The best average accuracies of these three methods for each category of dermoscopic images.

5 Conclusions and Future Works

In this paper, we presented an effective classification method based on textons and BoFs model to classify 5 patterns (reticular, globular, cobblestone, homogeneous, and parallel) for dermoscopic images. Firstly, a response function is defined to enhance the pattern structure. Secondly, the enhanced lesion images with obvious directivity are rotated to align principal directions with horizontal direction. Then we use Otsu method to extract interesting region and obtain patch vectors for each lesion image. For each pattern, the patch vectors of training lesion images are clustered to generate K structure textons and a texton dictionary with 5 K elements is obtained. We adopt the theory of BoFs to obtain texton histograms for training images and testing images respectively. At last, a nearest neighbor classifier with chi-square distance is adopted to classify. The experimental results show that our enhancement method is beneficial to lesion pattern classification and our classification method, which correct classification rate achieves 91.87 %, outperforms the LBP and MR8 methods.

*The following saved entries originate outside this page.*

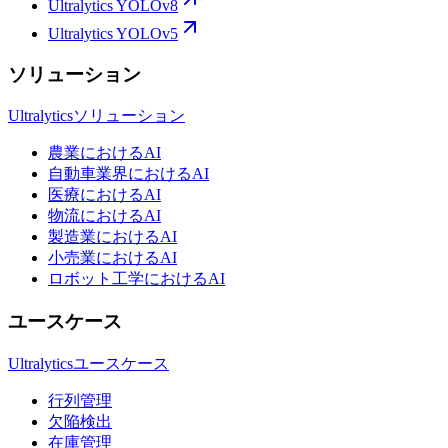
Ultralytics YOLOv8
Ultralytics YOLOv5
ソリューション
Ultralyticsソリューション
農業におけるAI
自動車業界におけるAI
医療におけるAI
物流におけるAI
製造業におけるAI
小売業におけるAI
ロボット工学におけるAI
ユースケース
Ultralyticsユースケース
行列管理
欠陥検出
在庫管理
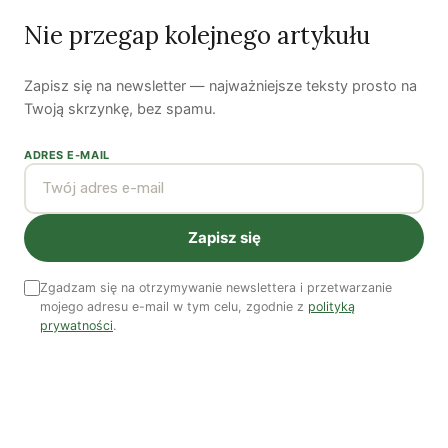
Nie przegap kolejnego artykułu
Zapisz się na newsletter — najważniejsze teksty prosto na
Twoją skrzynkę, bez spamu.
Woda, energia i demografia
ADRES E-MAIL
Piękno troski | Katarzyna Jagiełło
Co wiemy o pestycydach w żywności? | Prof. dr
hab. Maria Rembiałkowska
Zapisz się
Jak kryzys ekologiczny zmienia współczesnego
człowieka? | Katarzyna Kurska-Wilk
Zgadzam się na otrzymywanie newslettera i przetwarzanie
mojego adresu e-mail w tym celu, zgodnie z
polityką
System ETS2. Czy wyczyści nasze kieszenie? |
prywatności
.
Patryk Strzałkowski
Polityka jest na talerzu | Dr Justyna Zwolińska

In this paper, the 5 pattern lesion images with the size of \(128\times 128\) are manually extracted from dermoscopic images. So our future works mainly include two aspects: (i) designing an effective method to automatically segment dermoscopic images to obtain lesion region; (ii) adding starburst and multi-component pattern into the experiments to improve the abilities of assistant diagnoses. In addition, the recognition of malignant and benign lesions is also an important future work.